The shaping haircut of the creeping juniper, in principle, is not needed. However, if you wish, you can form a more accurate appearance, or you can cut off the excess branches of the thickened crown. For sanitary purposes, the juniper can be cut in the spring months before the sap begins to move. The procedure includes the elimination of dried, diseased or damaged shoots in any way. There is no need to cook an adult ephedra for the winter. Young seedlings should be protected by spruce branches by adding peat to the trunk circle. At the junction of February and March, it is additionally recommended to shade the juniper in order to avoid the appearance of burns.
Reproduction methods
It will be possible to propagate creeping juniper in several ways: by seeds, cuttings, grafts and layering. The seed method is not very popular, since this process is long and complex. The same can be said about vaccinations, therefore, among ordinary summer residents, juniper propagates by cuttings and layering.
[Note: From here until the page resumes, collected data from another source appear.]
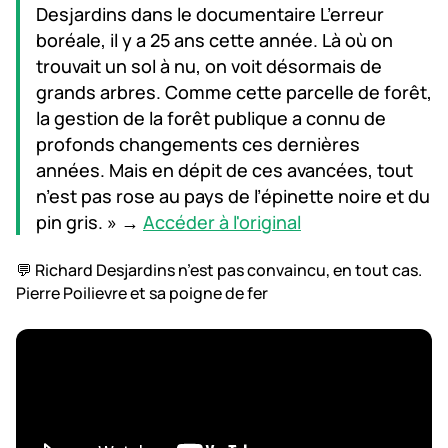
Desjardins dans le documentaire L’erreur
boréale, il y a 25 ans cette année. Là où on
trouvait un sol à nu, on voit désormais de
grands arbres. Comme cette parcelle de forêt,
la gestion de la forêt publique a connu de
profonds changements ces dernières
années. Mais en dépit de ces avancées, tout
n’est pas rose au pays de l’épinette noire et du
pin gris. » →
Accéder à l'original
💬 Richard Desjardins n’est pas convaincu, en tout cas.
Pierre Poilievre et sa poigne de fer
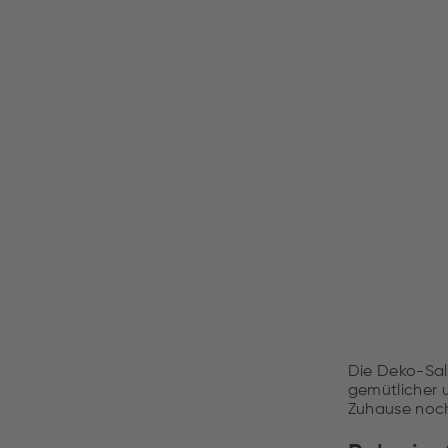
Die Deko-Sale
gemütlicher 
Zuhause noch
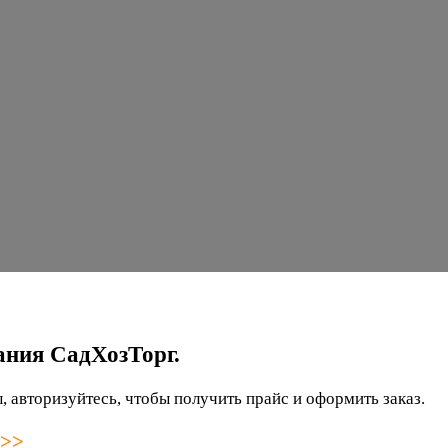
ания СадХозТорг.
 авторизуйтесь, чтобы получить прайс и оформить заказ.
 >>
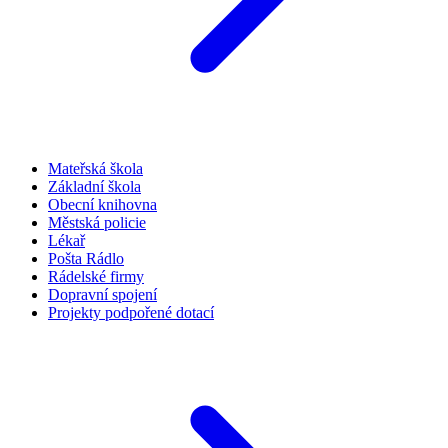
Mateřská škola
Základní škola
Obecní knihovna
Městská policie
Lékař
Pošta Rádlo
Rádelské firmy
Dopravní spojení
Projekty podpořené dotací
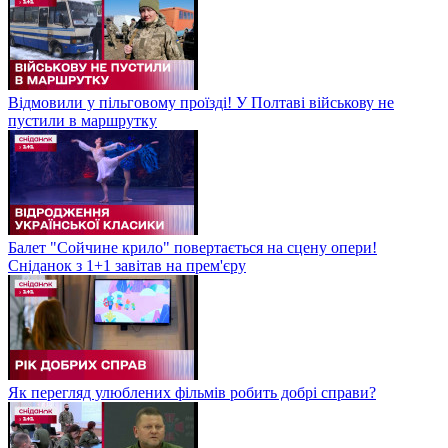
Відмовили у пільговому проїзді! У Полтаві військову не
пустили в маршрутку
Балет "Сойчине крило" повертається на сцену опери!
Сніданок з 1+1 завітав на прем'єру
Як перегляд улюблених фільмів робить добрі справи?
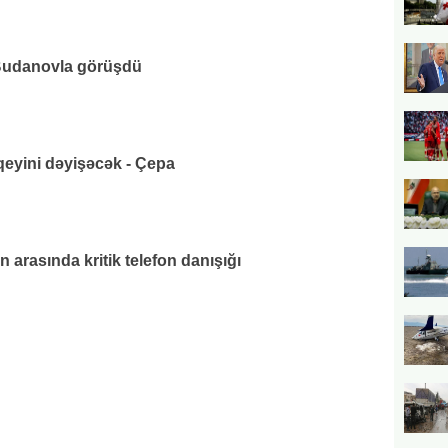
udanovla görüşdü
eyini dəyişəcək - Çepa
 arasında kritik telefon danışığı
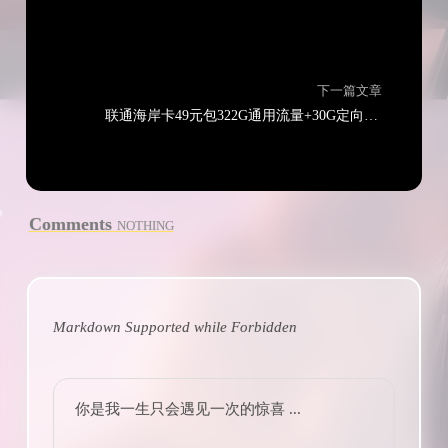
下一篇文章
联通海岸卡49元包322G通用流量+30G定向流量+通话0.1元/分钟
Comments
NOTHING
Markdown Supported while
Forbidden
你是我一生只会遇见一次的惊喜 ...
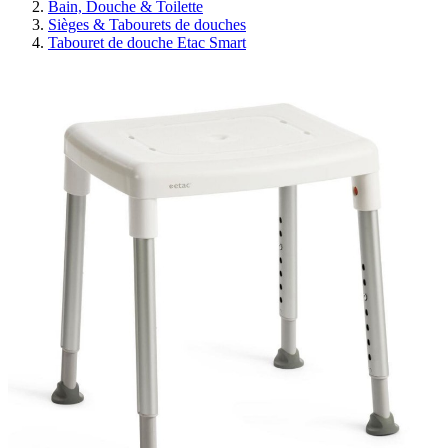
Bain, Douche & Toilette
Sièges & Tabourets de douches
Tabouret de douche Etac Smart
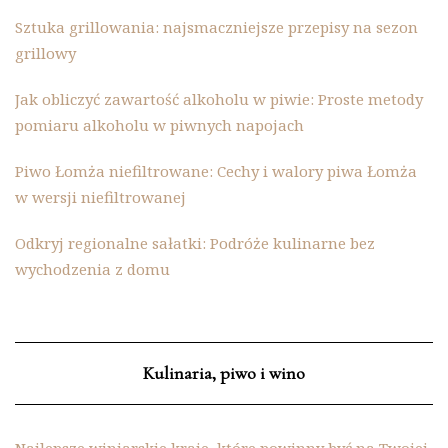
Sztuka grillowania: najsmaczniejsze przepisy na sezon
grillowy
Jak obliczyć zawartość alkoholu w piwie: Proste metody
pomiaru alkoholu w piwnych napojach
Piwo Łomża niefiltrowane: Cechy i walory piwa Łomża
w wersji niefiltrowanej
Odkryj regionalne sałatki: Podróże kulinarne bez
wychodzenia z domu
Kulinaria, piwo i wino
When grafting, everything starts with the fact that in April, shoots are cut from a healthy and young plant, the length of which is from 10 to 12 centimeters. A small piece of old wood should remain on the cut, above which the needles are removed by five centimeters.
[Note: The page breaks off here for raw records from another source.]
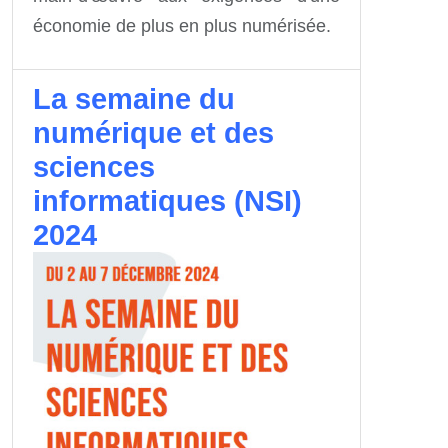
économie de plus en plus numérisée.
La semaine du
numérique et des
sciences
informatiques (NSI)
2024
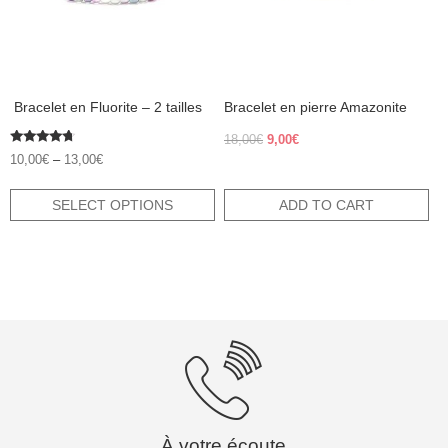
may
be
chosen
on
the
product
​ Bracelet en Fluorite – 2 tailles
Bracelet en pierre Amazonite
page
Original
Current
18,00
€
9,00
€
Rated
price
price
10,00
€
–
13,00
€
4.50
was:
is:
out of 5
18,00€.
9,00€.
SELECT OPTIONS
ADD TO CART
À votre écoute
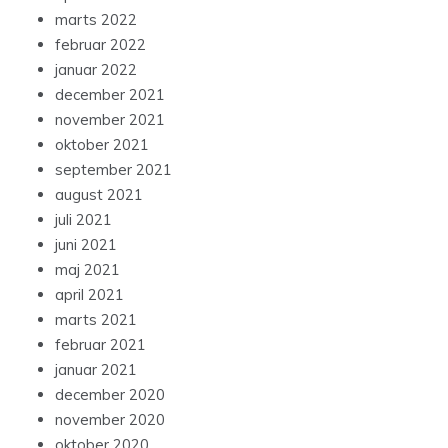
marts 2022
februar 2022
januar 2022
december 2021
november 2021
oktober 2021
september 2021
august 2021
juli 2021
juni 2021
maj 2021
april 2021
marts 2021
februar 2021
januar 2021
december 2020
november 2020
oktober 2020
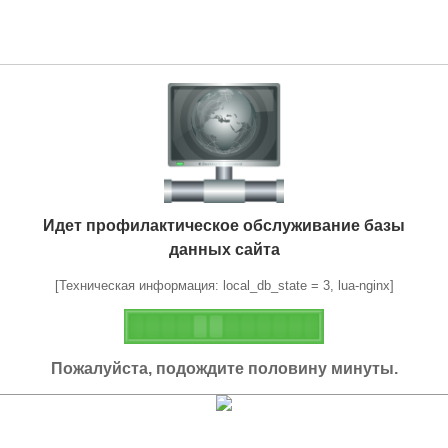
Идет профилактическое обслуживание базы
данных сайта
[Техническая информация: local_db_state = 3, lua-nginx]
Пожалуйста, подождите половину минуты.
It would be good to keep the cuttings in a special solution to stimulate growth, and then root them in soil created from a mixture of peat and sand, taken in a 1: 1 ratio.
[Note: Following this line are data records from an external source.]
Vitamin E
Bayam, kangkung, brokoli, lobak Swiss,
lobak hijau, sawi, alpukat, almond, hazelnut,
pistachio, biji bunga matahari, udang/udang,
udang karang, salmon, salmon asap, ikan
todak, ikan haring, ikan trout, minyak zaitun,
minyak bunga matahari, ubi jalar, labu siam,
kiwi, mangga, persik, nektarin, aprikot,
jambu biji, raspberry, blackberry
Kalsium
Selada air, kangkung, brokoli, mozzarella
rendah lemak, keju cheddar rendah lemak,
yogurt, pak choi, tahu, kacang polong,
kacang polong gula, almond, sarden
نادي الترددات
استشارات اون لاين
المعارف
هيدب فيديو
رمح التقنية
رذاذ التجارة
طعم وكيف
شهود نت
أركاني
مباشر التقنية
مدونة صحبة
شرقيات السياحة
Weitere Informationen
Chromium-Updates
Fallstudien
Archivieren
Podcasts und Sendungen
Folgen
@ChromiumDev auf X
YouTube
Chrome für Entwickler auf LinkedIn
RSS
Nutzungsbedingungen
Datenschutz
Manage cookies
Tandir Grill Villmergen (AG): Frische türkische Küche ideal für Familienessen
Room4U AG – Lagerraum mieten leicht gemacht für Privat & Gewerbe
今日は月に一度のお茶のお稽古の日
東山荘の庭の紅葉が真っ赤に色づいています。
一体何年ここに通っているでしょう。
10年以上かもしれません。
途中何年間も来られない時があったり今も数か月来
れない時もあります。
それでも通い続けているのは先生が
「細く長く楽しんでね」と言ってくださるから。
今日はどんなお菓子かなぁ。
Then everything is covered with cling film and removed to a dark place. Seedlings should be regularly sprayed and ventilated. After about 40 days, the roots should appear in the cuttings, and in June the juniper can be transplanted to a permanent place.
Reproduction by layering is also quite often used, since this method is very characteristic of horizontally developing plants. The procedure can be carried out at any time during the growing season. Everything is done as follows: the branch is bent to the ground, and then fixed using wooden parts. Next, the plant just needs to be watered until the roots appear. The soil must first be dug up and loosened, as well as enriched with river sand and moistened sphagnum peat. To speed up the appearance of roots, it makes sense to release 30 extreme centimeters each: to clear the needles and add an incision at the ditching point.
Diseases and pests
If the juniper turns yellow, dries and crumbles, then most likely it has become infected with Fusarium, which occurs due to excess moisture. The presence of an excess content of salts in the soil contributes to the appearance of rust, and the culture does not grow due to the constant presence in the shade. In most cases, the treatment of diseases is carried out by balancing care, as well as the use of fungicides and Bordeaux liquid. Quite often, the creeping juniper is also attacked by aphids, spider mites and scale insects, which can only be dealt with by insecticides or a solution of ordinary laundry soap in the early stages. Attracting birds also helps to get rid of many insects.
It should be mentioned that horizontal juniper can be a carrier of a disease dangerous to other plants called pear rust.
It is easy to determine the infection by the appearance of small growths on the shoots, the diameter of which does not exceed half a centimeter. The juniper itself will practically not suffer from the disease, but the nearby pear trees will be seriously damaged. Given that the culture is a long-liver, the life span of which sometimes exceeds a hundred years, poorly selected neighbors will suffer greatly.
Use in landscape design
The creeping juniper is very often used in the design of a garden, square or park. The plant can become a very attractive living lawn, organize a live border or framing a flower bed or flower garden. Since culture can develop in containers, juniper is suitable for decorating gazebos, verandas or terraces. The shrub looks very good in combination with flowers, ornamental grasses, conifers or deciduous crops. Experts also recommend considering the juniper as a component of an alpine slide, Japanese or English garden.
See below for the use of horizontal juniper in landscape design.